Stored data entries
______

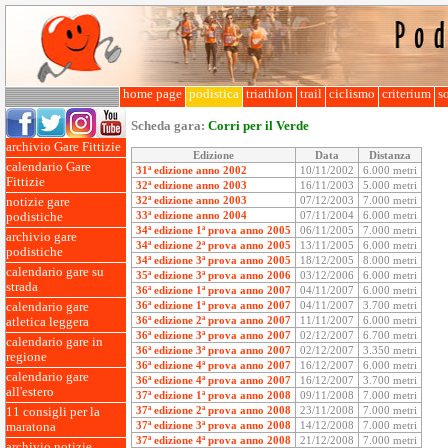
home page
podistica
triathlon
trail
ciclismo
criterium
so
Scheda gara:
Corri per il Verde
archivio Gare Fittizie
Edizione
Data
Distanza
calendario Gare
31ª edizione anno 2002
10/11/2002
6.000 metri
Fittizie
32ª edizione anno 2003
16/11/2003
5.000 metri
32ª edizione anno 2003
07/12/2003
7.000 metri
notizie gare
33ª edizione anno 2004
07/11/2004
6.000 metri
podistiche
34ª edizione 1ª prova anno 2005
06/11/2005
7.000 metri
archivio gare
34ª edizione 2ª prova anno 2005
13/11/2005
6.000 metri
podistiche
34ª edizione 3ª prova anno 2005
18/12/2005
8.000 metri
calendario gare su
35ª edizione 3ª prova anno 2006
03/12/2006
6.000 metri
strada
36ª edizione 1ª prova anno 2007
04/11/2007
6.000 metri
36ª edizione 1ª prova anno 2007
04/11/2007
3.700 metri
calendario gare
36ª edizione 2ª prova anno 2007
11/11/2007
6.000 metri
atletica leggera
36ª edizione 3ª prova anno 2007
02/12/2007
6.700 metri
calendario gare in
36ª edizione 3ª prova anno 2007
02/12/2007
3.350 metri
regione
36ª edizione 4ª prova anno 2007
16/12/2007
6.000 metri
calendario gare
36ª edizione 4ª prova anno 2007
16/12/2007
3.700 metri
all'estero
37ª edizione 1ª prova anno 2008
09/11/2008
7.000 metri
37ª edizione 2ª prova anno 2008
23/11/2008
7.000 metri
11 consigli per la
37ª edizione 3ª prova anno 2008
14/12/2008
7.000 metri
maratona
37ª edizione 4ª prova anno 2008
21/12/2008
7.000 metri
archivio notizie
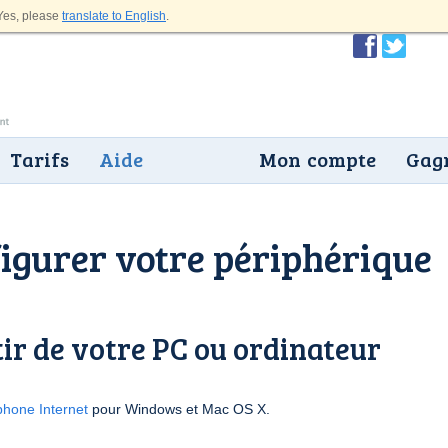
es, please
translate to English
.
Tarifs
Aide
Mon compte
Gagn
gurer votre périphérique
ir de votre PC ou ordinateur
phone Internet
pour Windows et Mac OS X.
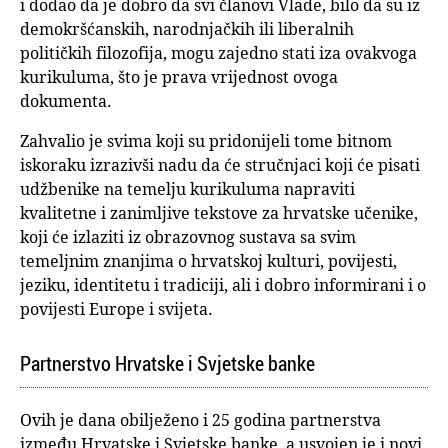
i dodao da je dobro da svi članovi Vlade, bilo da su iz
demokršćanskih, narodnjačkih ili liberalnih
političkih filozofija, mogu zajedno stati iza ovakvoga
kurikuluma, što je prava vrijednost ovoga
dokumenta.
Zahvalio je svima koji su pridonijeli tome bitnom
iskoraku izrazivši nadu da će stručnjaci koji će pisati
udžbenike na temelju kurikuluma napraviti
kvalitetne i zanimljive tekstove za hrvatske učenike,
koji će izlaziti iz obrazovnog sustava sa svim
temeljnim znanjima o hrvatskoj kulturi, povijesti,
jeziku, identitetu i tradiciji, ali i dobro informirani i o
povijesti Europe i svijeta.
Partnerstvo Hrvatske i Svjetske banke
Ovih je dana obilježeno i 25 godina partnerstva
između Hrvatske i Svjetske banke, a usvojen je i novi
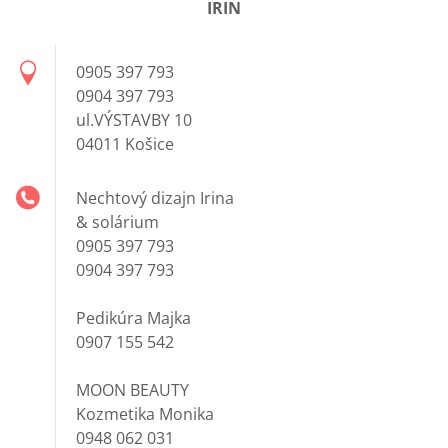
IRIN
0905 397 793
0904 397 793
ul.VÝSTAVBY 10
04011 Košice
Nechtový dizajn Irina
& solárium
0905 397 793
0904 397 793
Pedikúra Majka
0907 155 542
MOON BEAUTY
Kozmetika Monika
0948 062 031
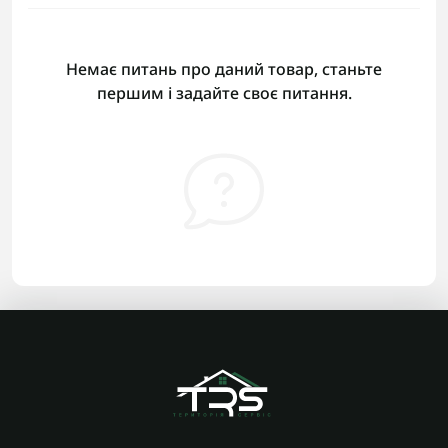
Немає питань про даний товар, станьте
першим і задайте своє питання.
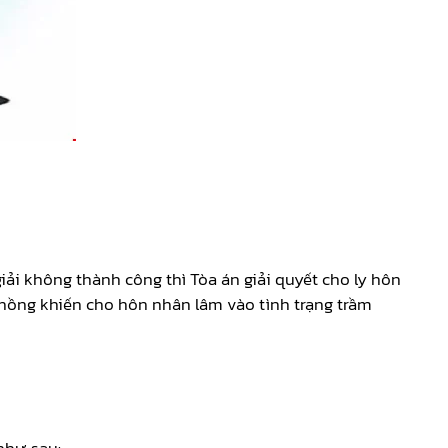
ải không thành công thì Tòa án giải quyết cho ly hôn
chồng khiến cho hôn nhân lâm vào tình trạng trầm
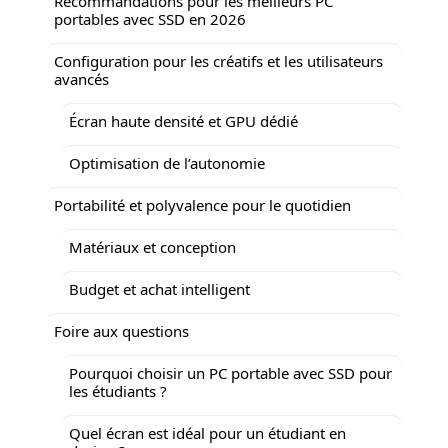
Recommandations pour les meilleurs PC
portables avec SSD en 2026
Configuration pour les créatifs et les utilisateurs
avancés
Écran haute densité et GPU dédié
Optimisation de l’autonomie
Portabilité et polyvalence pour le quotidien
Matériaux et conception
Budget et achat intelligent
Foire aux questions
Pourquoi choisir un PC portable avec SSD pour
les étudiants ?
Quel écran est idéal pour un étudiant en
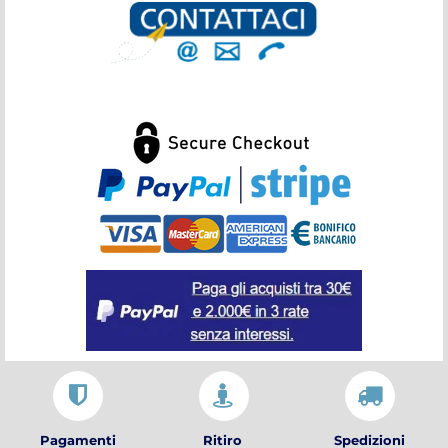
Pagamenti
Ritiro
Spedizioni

______

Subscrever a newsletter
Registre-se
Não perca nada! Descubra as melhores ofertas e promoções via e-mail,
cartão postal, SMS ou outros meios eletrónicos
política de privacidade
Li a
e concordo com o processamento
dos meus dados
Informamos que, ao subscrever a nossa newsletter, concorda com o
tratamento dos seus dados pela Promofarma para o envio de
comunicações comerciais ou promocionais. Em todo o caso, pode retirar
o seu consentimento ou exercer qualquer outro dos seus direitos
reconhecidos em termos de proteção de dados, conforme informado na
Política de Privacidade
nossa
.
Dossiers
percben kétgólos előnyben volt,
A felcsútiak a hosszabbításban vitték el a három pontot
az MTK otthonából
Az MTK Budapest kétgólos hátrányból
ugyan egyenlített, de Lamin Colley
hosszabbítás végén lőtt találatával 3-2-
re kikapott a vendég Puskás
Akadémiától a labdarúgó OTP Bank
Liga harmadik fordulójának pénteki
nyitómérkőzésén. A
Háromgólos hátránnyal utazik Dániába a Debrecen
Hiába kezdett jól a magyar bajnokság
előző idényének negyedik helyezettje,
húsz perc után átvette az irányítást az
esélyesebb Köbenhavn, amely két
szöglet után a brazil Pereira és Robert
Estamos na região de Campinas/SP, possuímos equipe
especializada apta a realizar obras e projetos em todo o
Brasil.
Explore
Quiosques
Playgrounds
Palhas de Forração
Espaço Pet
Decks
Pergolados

______

■ What is required ■
Exact copy, no pictures. Write out the lines in the entries above, starting with the line with "37ª edizione 1ª prova anno 2008" and going on through the line with "ải không thành", keeping both.

■ Written response ■
37ª edizione 1ª prova anno 2008
09/11/2008
7.000 metri
37ª edizione 2ª prova anno 2008
23/11/2008
7.000 metri
11 consigli per la
37ª edizione 3ª prova anno 2008
14/12/2008
7.000 metri
maratona
37ª edizione 4ª prova anno 2008
21/12/2008
7.000 metri
archivio notizie
es, please
translate to English
.
Tarifs
Aide
Mon compte
Gagn
gurer votre périphérique
ir de votre PC ou ordinateur
phone Internet
pour Windows et Mac OS X.
i dodao da je dobro da svi članovi Vlade, bilo da su iz
demokršćanskih, narodnjačkih ili liberalnih
političkih filozofija, mogu zajedno stati iza ovakvoga
kurikuluma, što je prava vrijednost ovoga
dokumenta.
Zahvalio je svima koji su pridonijeli tome bitnom
iskoraku izrazivši nadu da će stručnjaci koji će pisati
udžbenike na temelju kurikuluma napraviti
kvalitetne i zanimljive tekstove za hrvatske učenike,
koji će izlaziti iz obrazovnog sustava sa svim
temeljnim znanjima o hrvatskoj kulturi, povijesti,
jeziku, identitetu i tradiciji, ali i dobro informirani i o
povijesti Europe i svijeta.
Partnerstvo Hrvatske i Svjetske banke
Ovih je dana obilježeno i 25 godina partnerstva
između Hrvatske i Svjetske banke, a usvojen je i novi
IRIN
0905 397 793
0904 397 793
ul.VÝSTAVBY 10
04011 Košice
Nechtový dizajn Irina
& solárium
0905 397 793
0904 397 793
Pedikúra Majka
0907 155 542
MOON BEAUTY
Kozmetika Monika
0948 062 031
Немає питань про даний товар, станьте
першим і задайте своє питання.
ải không thành công thì Tòa án giải quyết cho ly hôn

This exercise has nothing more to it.